Vijay Iyer: "Far From Over" (ECM)
This is a record that we were waiting for from a musician who has done so much in the last 20 years. Finally, Iyer has recorded with horns, building a jazz sextet that occasionally reminds you of the Jazz Messengers but much more often follows in the footsteps of Herbie Hancock's too-little-lauded Mwandishi group. The result is funky, subtle, gorgeous, blues-drenched, electric, pastel, everything.
Craig Taborn: "Daylight Ghosts" (ECM)
Craig Taborn seems to be everyone's favorite collaborator these days. His duets with pianist Kris Davis are free wonders, and his collaboration with Miles Okazaki is telepathic. His own music has been wonderful before, but "Daylight Ghosts" is the most mature of his own recordings.
Kate Gentile: "Mannequins" (Skirl)
The surprise of 2017 is this debut recording from drummer Kate Gentile. Gentile has been in New York for a while, and she seems to have a particularly fertile musical relationship with pianist Matt Mitchell (including playing on his 2017 masterpiece). But her own composing and band leading makes her debut shine.
Ryan Keberle and Catharsis: "Find the Common, Shine a Light" (Greenleaf)
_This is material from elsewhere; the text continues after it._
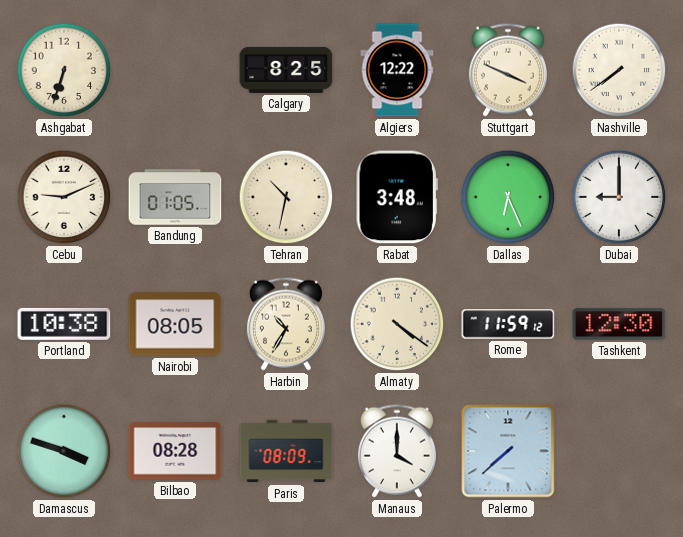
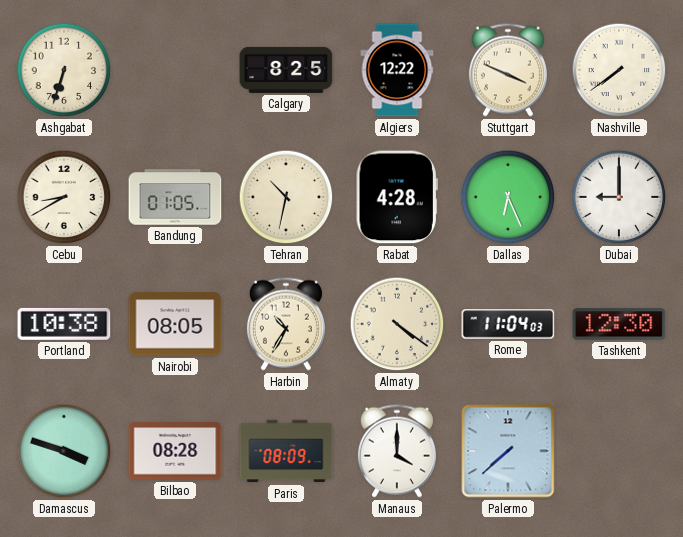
Cebu: 9:11 -> 8:40
Rabat: 3:48 -> 4:28
Rome: 11:59 -> 11:04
Keberle is another trombonist/composer whose music is among the most accessible and warmhearted of the year. Catharsis started as a chord-less quartet (two brass plus rhythm), but then added the sinuous and limber voice of Chilean guitarist Camila Meza, turning it into a quintet capable of reimagining standards or playing tricky modern jazz or delving into music from South America. "Find the Common" is a protest album that does all this and more.
Nate Smith: "Kinfolk, Postcards from Everywhere" (Ropeadope)
Smith has played the drums with Betty Carter, Dave Holland, Regina Carter, Chris Potter and many more. Kinfolk is a "jazz" record, however, that probably wouldn't have been possible until recently _ a collection that has plenty of authentic, harmonically complex improvising but also uses soul grooves and vocals to forge a connection back to pop music.